La vilaine musique de Brême

Publié le par lamiri

L'histoire (bien réelle) de Gesche Gottfried est incroyable. Comment une femme parvint à assassiner minutieusement autant de ses proches, parents, enfants, maris, voisins et amis avant d'être soupçonnée est un mystère qui laisse pantois. Toute la ville libre de Brême l'accuse d'avoir agit par intérêt alors qu'il est clair qu'il s'agissait d'une dangereuse schizophrène qui croyait que des voix lui intimaient l'ordre de donner la mort.

La cité hanséatique est confite de bondieuserie hypocrite. Ce qui n'empêche pas ses braves habitants de spéculer sur les bénéfices que la publicité de ce scandale pourra rapporter. L'avocat de la criminelle s'assure d'être le seul à publier un livre sur l'affaire et jouera un double-jeu, les hôteliers font grimper leurs tarifs pour accueillir les badauds le jour de l'exécution publique et on croise même un couple possédant une scierie qui se félicite de l'aubaine de tant de cercueils à fabriquer.

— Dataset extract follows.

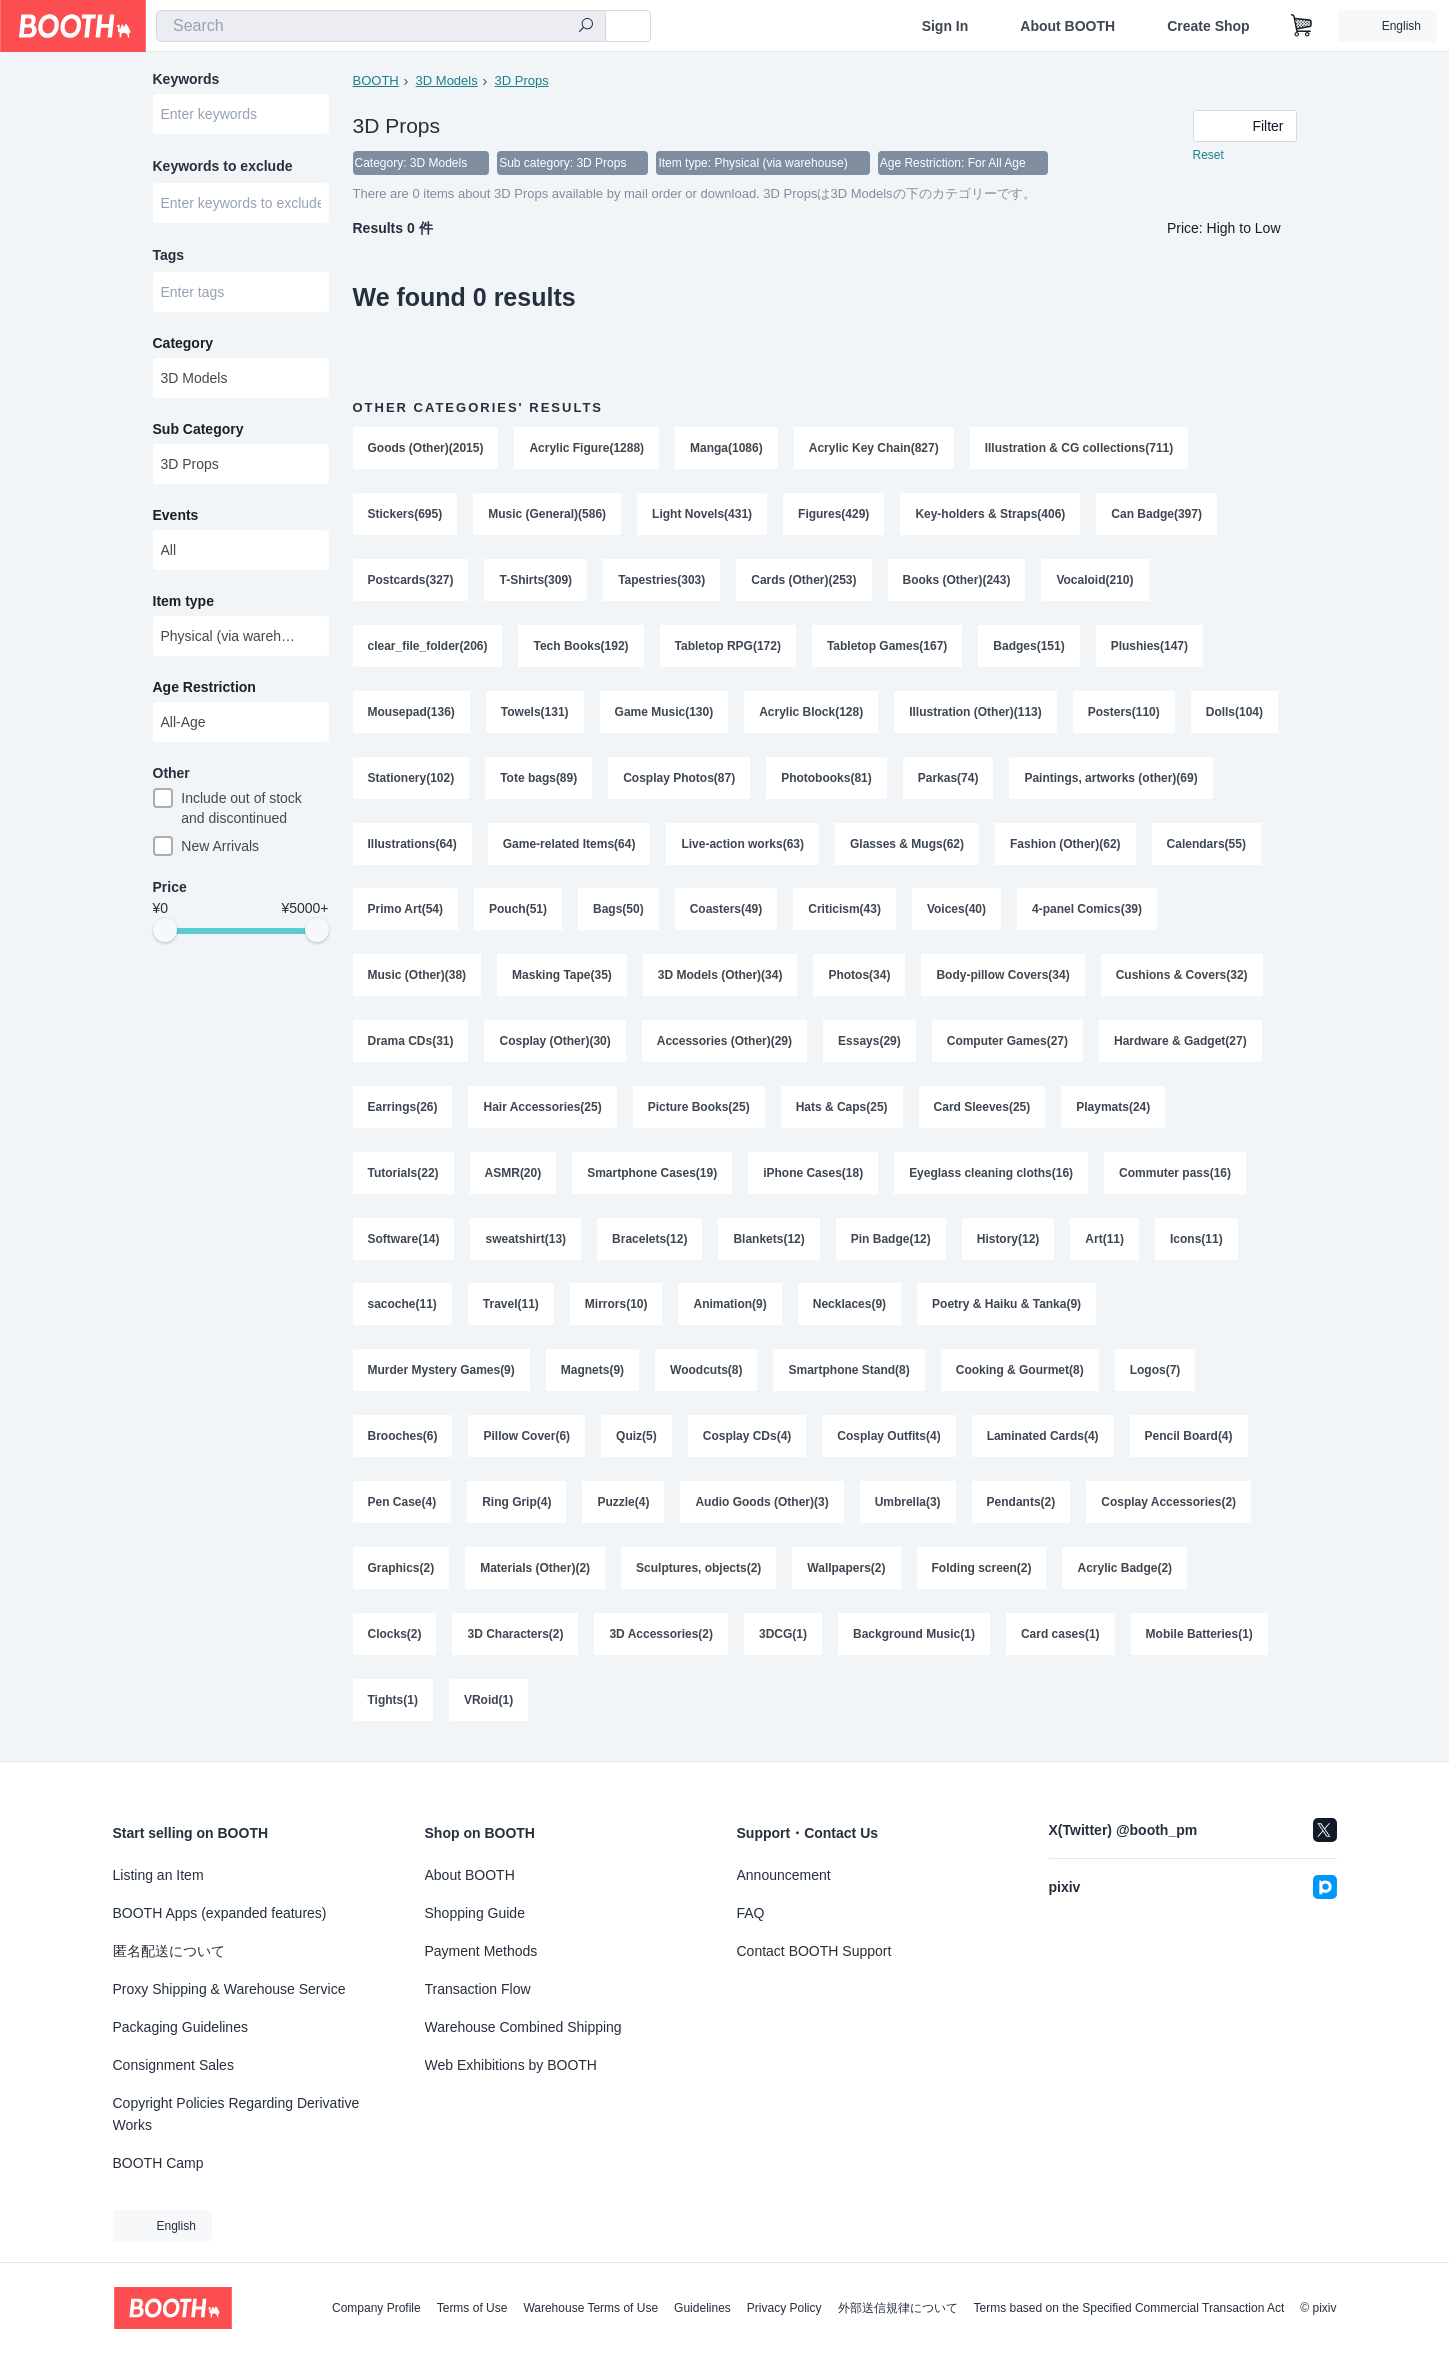 The width and height of the screenshot is (1449, 2353). What do you see at coordinates (679, 779) in the screenshot?
I see `Cosplay Photos(87)` at bounding box center [679, 779].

Toute cette horreur et ces petites médiocrités sont vues à travers le regard franc d'une jeune femme écrivain qui était de passage pour de toutes autres recherches et se passionne pour cette affaire peu commune. Elle devra sans cesse affronter le rigorisme protestant des Brémois qui ne se privent pas de la ramener à l'ordre naturel des choses selon les préceptes judéo-chrétiens. Il y a d'un côté le poison de la Gottfried qui dévore les entrailles (des tartines mortelles de beurre à souris, du saindoux à l'arsenic) et de l'autre le poison qui s'infiltre dans les têtes. C'est d'ailleurs un double-sens que le titre original, Gift (poison) rendait mieux. Le pasteur, qui est le plus odieux de tous la traite d'écrivailleuse étrangère et ne lui adresse la parole qu'à la troisième personne. La jeune intruse représente ce que lui et ses ouailles exècrent et redoutent le plus : une femme émancipée qui voyage seule, pose des questions et, pire encore, est éduquée et écrit. Ce que sera aussi la jeune femme qui l'accompagne, un demi-siècle plus tard dans les pages introductives. Une certaine Lou, ravie à l'idée d'être bientôt présentée à Nietzsche...


L Empoisonneuse BIG


Gesche Gottfried est une folle criminelle et les pages qui décrivent comment elle tua ses jeunes enfants méthodiquement, avec un détachement halluciné puis accablée de chagrin sont terrifiantes et le talent de la dessinatrice renforce l'atroce impression de voir une version infernale de Bécassine. Mais son exécution (une décapitation à l'épée !) est aussi organisée pour édifier les femmes et leur rappeler que leur place est derrière les fourneaux, au service d'un mari et à la ponte de futurs bons chrétiens. Nous sommes en 1831, dans une cité florissante, moderne et même qualifiée de libérale mais c'est comme si on n'avait pas quitté le Moyen-Âge. Le vieux caviste qui aide l'héroïne-témoin a s'éclipser en cachette par un souterrain résume cette pensée rétrograde par une métaphore vinicole (cf extrait). Juste après l'énoncé de sa sentence, la condamnée eut un comportement aussi incompréhensible que lors de ses crimes : elle serra calmement la main de tous les officiels avant de suivre le bourreau.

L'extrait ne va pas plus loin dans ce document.